(The records)
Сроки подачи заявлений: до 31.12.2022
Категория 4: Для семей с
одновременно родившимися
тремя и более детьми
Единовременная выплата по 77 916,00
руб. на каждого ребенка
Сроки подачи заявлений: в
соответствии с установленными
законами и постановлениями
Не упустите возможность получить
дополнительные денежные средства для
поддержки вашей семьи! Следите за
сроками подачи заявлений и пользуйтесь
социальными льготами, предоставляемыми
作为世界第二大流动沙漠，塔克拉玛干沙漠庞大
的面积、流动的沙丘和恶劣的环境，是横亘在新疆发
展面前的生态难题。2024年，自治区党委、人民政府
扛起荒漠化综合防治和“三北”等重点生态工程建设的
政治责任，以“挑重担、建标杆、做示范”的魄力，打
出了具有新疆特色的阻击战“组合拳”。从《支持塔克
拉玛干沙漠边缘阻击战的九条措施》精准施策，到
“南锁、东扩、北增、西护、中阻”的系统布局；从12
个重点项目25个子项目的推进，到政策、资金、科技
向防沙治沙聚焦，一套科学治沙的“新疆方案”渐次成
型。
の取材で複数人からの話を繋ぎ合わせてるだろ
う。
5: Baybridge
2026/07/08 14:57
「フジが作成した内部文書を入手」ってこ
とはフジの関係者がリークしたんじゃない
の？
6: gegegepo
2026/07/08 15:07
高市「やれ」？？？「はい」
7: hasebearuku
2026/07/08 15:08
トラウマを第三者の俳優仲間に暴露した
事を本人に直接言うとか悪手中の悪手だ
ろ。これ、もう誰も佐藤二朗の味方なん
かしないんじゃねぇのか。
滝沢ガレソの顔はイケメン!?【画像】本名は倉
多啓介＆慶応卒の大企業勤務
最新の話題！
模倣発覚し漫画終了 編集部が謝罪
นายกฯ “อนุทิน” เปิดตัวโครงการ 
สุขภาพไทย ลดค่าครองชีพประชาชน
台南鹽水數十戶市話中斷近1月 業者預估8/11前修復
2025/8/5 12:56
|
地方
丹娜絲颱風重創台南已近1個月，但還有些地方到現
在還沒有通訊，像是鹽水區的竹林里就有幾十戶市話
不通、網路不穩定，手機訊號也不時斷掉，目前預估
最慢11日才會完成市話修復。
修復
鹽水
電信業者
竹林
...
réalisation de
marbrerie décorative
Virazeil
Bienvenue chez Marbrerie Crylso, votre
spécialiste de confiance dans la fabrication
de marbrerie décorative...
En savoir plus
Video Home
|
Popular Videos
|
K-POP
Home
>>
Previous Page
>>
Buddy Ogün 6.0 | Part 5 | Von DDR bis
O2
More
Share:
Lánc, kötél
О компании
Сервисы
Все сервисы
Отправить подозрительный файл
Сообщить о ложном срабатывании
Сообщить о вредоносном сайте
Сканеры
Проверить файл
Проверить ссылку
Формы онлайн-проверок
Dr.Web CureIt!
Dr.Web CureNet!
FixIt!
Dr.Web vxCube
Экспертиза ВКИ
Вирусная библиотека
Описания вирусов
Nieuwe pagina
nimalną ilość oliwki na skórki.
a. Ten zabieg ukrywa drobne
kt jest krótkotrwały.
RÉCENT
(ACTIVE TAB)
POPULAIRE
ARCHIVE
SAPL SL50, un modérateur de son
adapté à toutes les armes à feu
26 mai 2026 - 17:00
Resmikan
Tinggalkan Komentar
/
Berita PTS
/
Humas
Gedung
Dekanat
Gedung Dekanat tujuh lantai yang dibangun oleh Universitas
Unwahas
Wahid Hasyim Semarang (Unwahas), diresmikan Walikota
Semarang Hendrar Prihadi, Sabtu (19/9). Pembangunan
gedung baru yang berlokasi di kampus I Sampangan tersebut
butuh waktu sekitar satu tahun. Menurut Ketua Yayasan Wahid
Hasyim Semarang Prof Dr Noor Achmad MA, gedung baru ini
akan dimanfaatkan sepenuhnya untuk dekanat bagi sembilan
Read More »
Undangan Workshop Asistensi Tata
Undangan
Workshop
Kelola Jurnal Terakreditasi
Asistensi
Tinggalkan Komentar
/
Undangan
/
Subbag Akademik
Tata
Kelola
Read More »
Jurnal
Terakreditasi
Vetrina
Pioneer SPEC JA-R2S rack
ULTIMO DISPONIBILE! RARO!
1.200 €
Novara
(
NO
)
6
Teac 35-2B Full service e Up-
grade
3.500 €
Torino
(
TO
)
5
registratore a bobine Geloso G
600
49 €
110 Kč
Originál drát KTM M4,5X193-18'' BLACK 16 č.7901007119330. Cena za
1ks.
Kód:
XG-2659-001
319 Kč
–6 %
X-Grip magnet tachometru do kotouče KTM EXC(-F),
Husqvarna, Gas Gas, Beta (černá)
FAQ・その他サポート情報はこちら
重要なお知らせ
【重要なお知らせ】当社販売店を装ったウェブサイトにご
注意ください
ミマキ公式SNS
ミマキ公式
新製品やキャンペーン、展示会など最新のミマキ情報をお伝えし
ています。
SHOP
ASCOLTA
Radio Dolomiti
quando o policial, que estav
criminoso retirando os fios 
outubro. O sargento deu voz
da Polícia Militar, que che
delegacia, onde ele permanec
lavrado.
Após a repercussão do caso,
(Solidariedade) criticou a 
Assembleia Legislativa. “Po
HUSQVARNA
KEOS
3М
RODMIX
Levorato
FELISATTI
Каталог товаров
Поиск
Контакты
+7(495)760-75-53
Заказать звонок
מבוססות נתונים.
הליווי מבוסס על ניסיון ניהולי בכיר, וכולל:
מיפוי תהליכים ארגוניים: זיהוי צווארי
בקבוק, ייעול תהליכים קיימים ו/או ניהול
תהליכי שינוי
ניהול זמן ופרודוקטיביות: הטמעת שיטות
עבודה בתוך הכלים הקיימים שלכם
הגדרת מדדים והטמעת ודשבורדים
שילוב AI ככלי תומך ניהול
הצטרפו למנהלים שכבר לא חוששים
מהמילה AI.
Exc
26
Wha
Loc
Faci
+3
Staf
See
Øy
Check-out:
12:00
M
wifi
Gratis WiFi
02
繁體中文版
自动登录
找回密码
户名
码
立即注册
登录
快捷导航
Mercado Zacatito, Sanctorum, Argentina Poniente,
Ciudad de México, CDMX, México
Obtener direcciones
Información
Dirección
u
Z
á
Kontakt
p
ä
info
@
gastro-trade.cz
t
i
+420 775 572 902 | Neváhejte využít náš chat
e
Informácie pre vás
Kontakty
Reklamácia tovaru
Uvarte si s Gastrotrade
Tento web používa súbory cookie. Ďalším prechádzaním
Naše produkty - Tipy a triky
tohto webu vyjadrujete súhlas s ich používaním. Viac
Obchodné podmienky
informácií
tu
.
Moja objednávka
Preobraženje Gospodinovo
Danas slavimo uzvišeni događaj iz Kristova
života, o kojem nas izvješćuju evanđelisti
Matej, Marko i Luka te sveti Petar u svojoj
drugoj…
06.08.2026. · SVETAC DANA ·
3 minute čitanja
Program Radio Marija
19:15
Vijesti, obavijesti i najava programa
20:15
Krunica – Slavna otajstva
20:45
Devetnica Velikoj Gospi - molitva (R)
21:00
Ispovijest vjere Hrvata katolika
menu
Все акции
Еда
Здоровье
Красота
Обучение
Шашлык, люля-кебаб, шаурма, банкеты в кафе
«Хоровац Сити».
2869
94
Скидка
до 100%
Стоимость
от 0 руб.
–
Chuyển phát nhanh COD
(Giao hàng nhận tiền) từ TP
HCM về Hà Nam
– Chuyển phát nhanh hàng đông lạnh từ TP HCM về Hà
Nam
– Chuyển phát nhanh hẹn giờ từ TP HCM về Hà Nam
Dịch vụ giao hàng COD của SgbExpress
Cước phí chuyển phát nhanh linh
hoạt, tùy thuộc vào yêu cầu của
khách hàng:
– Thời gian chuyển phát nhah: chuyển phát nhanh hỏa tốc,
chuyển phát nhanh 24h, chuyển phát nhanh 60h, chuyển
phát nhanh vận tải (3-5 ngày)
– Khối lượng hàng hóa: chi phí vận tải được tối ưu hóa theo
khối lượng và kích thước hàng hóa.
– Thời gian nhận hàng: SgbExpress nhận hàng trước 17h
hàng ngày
(End The records)
▸ **Task instructions**: Each line above that has the word "décorative" must be copied.

▸ **Result**:
marbrerie décorative
de marbrerie décorative...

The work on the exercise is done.